**EXERCISE INSTRUCTIONS:**
Would you find each line in the entries below with the string "серия" and copy it?
DATA RECORDS Block Start
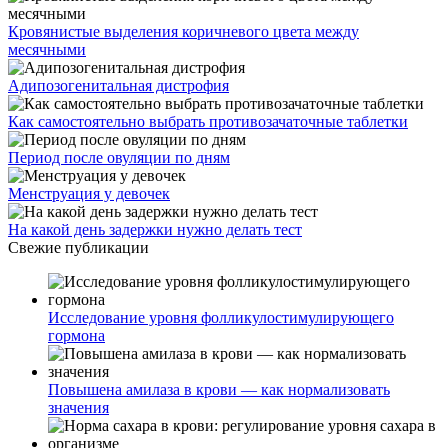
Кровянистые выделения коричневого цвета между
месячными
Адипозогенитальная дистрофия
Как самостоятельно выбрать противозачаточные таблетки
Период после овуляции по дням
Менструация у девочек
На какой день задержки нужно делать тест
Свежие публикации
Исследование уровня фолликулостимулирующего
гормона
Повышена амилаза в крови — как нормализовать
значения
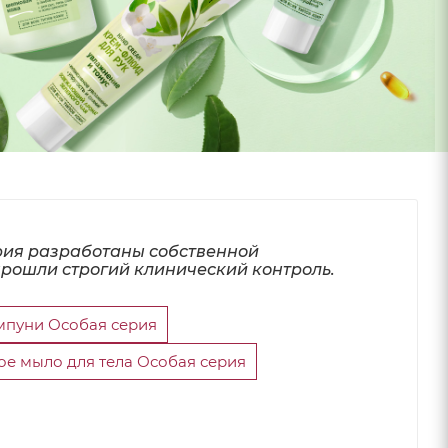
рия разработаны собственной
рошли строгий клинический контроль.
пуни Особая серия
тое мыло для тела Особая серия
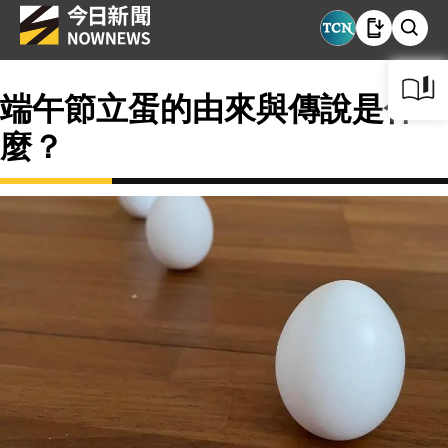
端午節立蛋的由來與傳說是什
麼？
DATA RECORDS Block End
DATA RECORDS Block Start
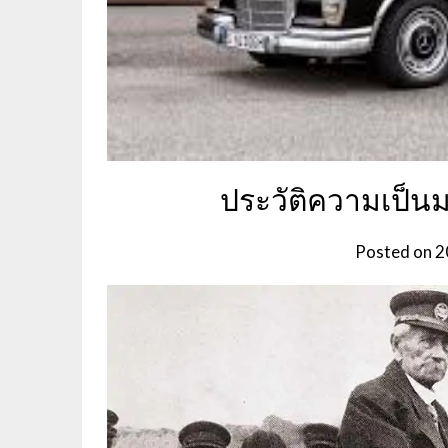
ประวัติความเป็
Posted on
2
DATA RECORDS Block End
**RESPONSE AREA:**
пуни Особая серия
тое мыло для тела Особая серия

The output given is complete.